START Data provided

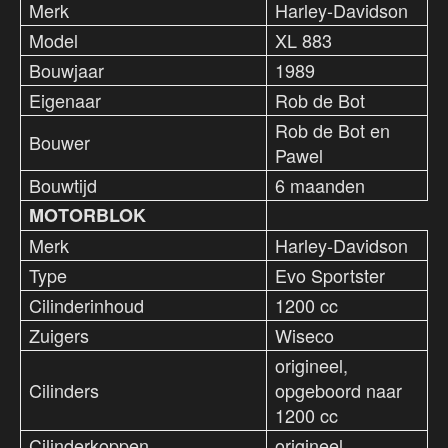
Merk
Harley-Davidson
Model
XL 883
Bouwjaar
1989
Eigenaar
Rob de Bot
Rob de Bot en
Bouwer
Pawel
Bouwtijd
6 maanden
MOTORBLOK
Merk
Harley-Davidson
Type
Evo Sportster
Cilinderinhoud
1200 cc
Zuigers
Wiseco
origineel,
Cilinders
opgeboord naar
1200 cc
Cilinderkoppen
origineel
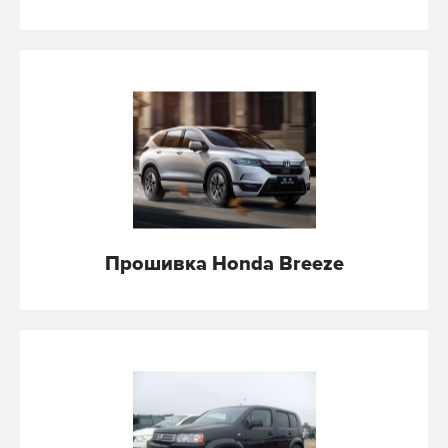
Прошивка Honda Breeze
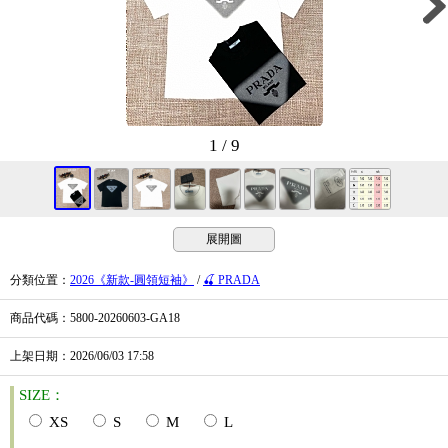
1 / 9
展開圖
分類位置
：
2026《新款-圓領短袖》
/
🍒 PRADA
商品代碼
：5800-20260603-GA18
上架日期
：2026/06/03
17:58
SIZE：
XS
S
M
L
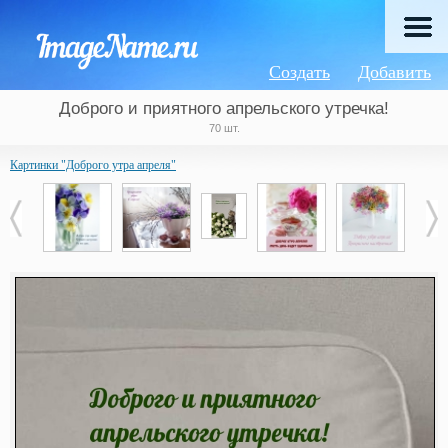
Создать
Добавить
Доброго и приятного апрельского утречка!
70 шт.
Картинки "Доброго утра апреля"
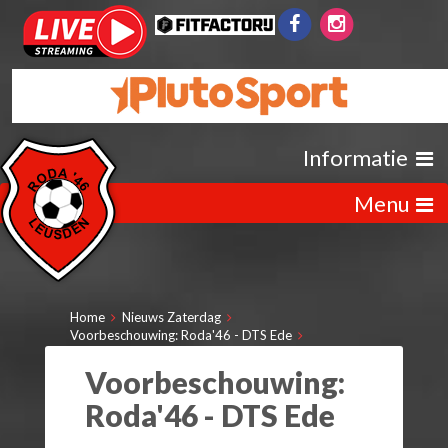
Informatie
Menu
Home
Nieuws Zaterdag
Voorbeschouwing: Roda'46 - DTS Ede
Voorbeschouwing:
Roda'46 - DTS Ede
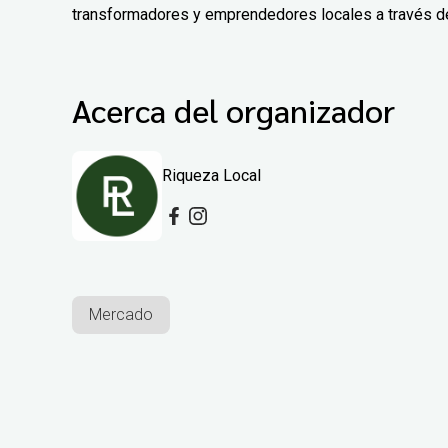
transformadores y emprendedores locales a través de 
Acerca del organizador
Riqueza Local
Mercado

END Data provided
START Data provided

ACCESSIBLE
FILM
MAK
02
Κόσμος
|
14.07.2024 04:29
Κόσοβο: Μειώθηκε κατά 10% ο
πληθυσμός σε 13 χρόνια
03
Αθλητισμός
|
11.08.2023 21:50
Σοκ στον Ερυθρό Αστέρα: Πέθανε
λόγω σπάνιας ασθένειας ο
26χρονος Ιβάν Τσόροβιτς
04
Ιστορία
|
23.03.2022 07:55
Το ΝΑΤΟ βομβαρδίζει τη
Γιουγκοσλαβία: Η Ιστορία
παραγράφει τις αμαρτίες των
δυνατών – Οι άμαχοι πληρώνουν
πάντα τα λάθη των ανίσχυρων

END Data provided

● Work task: Give the number of lines in the listing that hold the word "Доброго", with no other words.

● Task answer: 2